When I was younger I would often imagine Star Trek: The Next Generation
stories of my own, and sometimes I'd send the crew on holodeck adventures too (though after I'd gotten to the point when I remembered what indeed the holodeck was). This was always the programme I would send them into. I couldn't tell you why I did that.
Echoes of “The Tholian Web” from the original series are audible to me as I read The Star Lost
this time. Once again, we have the Enterprise
crew forced to give their comrades up for dead, despite no-one being able to accept it. But anger and denial where the emotions that categorized that story. This time, it is grace and elegance. There are, of course, the obvious “Skin of Evil” parallels, but I don't even really consider “Skin of Evil” worthy of proper comparison. I'm also reminded of “The Bonding” in the way the story examines the process of loss and grieving, albeit in a far more visceral manner as these are our heroes and friends, not a one-off guest character. As Will Riker once said, we feel loss more keenly if it is of one close to us.

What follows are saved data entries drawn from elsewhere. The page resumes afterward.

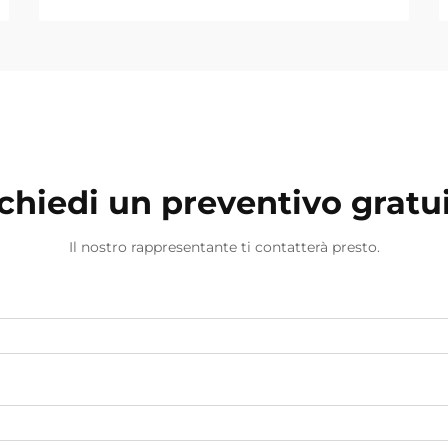
chiedi un preventivo gratu
Il nostro rappresentante ti contatterà presto.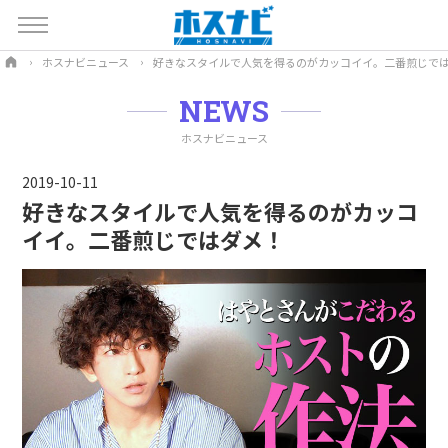
ホスナビニュース
好きなスタイルで人気を得るのがカッコイイ。二番煎じで
NEWS
ホスナビニュース
2019-10-11
好きなスタイルで人気を得るのがカッコ
イイ。二番煎じではダメ！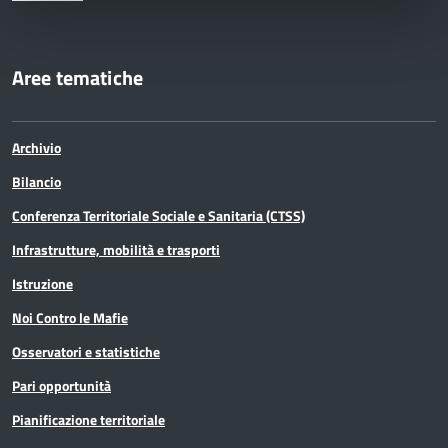
Aree tematiche
Archivio
Bilancio
Conferenza Territoriale Sociale e Sanitaria (CTSS)
Infrastrutture, mobilità e trasporti
Istruzione
Noi Contro le Mafie
Osservatori e statistiche
Pari opportunità
Pianificazione territoriale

It's not the first time Star Trek has handled this theme. It will be far from the last, even in Star Trek: The Next Generation
. But this I think may be its most poignant and profound statement on the matter. I'm sure my own biases and predispositions are showing through here, but they can't help but show through when I'm made to write about this kind of story. That's the nature of the work I'm doing, that's part of who I am and part of what this job entails is trying to articulate that somehow. These characters have meant more to me over my life than any other, and writing this book, especially now, feels a bit like I too am going through the process of coming to terms with this and letting them go. I suppose in a sense it's deeply fitting that The Star Lost
bookends both the beginning and the end of my association with Star Trek.
On the Albert Einstein
, Worf tries to console Nurse Faraday, who confesses to him that she feels regrets about the way she's lived her life. But Worf reminds her that her life is not over, and that “this is a time for courage, not despair”. When Faraday confides that she feels very scared and that such courage might come easier to someone like him, Worf shares with her a saying he learned from his adoptive parents: That courage is “the mastery of fear – not absence of fear”. Mark Twain, naturally, through a Klingon lens. And sure enough, Wesley picks up a space station with signs of life. Utterly unknown life, of course, but life nonetheless. Worf advises caution, but has the crew proceed with first contact anyway, a move that garners grumblings and side-eye from the junior officers. And naturally it's Selar who reminds them that Worf is both Klingon and a Starfleet officer, and that he makes decisions from both sides of himself.
What the crew of the Albert Einstein
find, however, is jumbled, twisted mass of mismatched starships tangled together in the depths of space.